# who wants to get hitched?



## Matt Derrick

So I just wanted to put it out there that I'm really interested in getting married for dual citizenship somewhere. Ideally it would be a country that would enable me to travel in other places around europe.

What i'm kinda thinking in the very very (10 years from now-ish) future i'd like to get a camper van and spend the second half of my life driving around exploring europe the same way i did the usa...

of course i'll be keeping my usa citizenship, so i guess the trade would be that you'd get citizenship in the usa... so yeah, just throwing that out there in case anyone is interested!


----------



## MolotovMocktail

I don't know about how it works in Europe but I've heard that in the US they're super strict on "green card marriages" and may require you to provide proof that you're actually getting married out of love and not for citizenship. Here's a list of things they want for proof. So you should either find someone you actually want to be married to or start making counterfeit love letters and Christmas cards.


----------



## Matt Derrick

i have no problem doing those things, and i know it's quite a process to go through, but i think it would be worth it, i just gotta find someone else that's interested in doing the same thing.


----------



## Odin

Dude good luck. 

Know anyone/hear of anyone thats made this kinda deal work before?

It's Not a bad idea actually... 

I don't mind chicks swearing at me in a foreign language. ::woot::


----------



## Mankini

Odin said:


> Dude good luck.
> 
> Know anyone/hear of anyone thats made this kinda deal work before?
> 
> It's Not a bad idea actually...
> 
> I don't mind chicks swearing at me in a foreign language. ::woot::



My Girl: "Perrrrrrrkele Satana Jevlar Jenkki!!!!!" J/K She never really swears at me. Grumbles occasionally. But no dirties.


----------



## landpirate

i have a few friends here that have married foreigners to get them their visas. Australians, Canadians , South Africans and Americans. The UK requires all the same shit as the USA does in terms of proof and I believe you have to stay "married" for at least 5 years in order for the other person to get leave to stay in the country. I don't think you automatically get citizenship unless you apply for it after the five years. Its £1000 to get a passport once you pass the test!

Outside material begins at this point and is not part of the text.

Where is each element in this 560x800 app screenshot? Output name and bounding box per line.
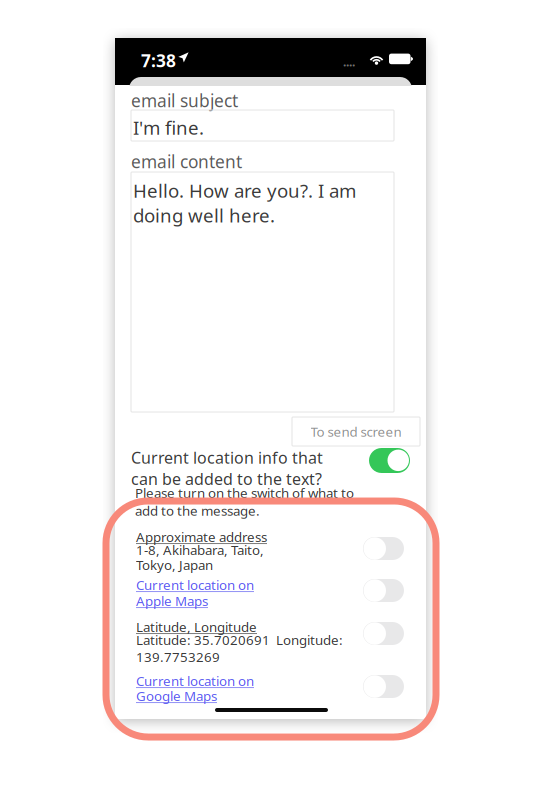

I dunno, I think from your point of view a there's a lot to be gained as a European passport is a great thing, as you can go anywhere in Europe and live there indefinitely however, the other person would have to really want an American passport as the US is the only place it's gaining access to. Its going to cost a fair bit of cash too as you need to show that you've spent time together. I'm sure there is definitely someone out there willing to get involved. 

I'll have a chat with my mate, she is married to an american for reasons other than Love! i'll see how she went about it and let you know any useful info.


----------



## Durp

This would be a lot easier if you were trying to explore mother russia.


----------



## lone wolf

damn Matt, i was about to buy you a beer and tell you 100 reasons why you shouldn't but i don't have any advice if you doing it for dual citizenship.
personally i think the 1% should go hideout in their bomb shelters and let the rest of us roam this earth the way we were intended.


----------



## Kim Chee

U.S. Citizenship is in demand. You should have no problem. If you're lucky, you can just fall in love later. Hopefully, your spouse has great website administration and fellatio mastery.


----------



## japanarchist

Funny I was just talking to a friend from europe about this last week. I'm interested in doing this as well, although it would probably be a last resort option if nothing else worked out for me. Matt would you consider making this thread sticky? This could kinda be like the meet up board for those who are trying to gain citizanship lol.


----------



## Tude

<backs out of this thread quickly!!!> did it done it won't do it again heehehehe RUNS!!


----------



## angerisagift

@Matt Derrick like a mail order bride????


----------



## Matt Derrick

angerisagift said:


> @Matt Derrick like a mail order bride????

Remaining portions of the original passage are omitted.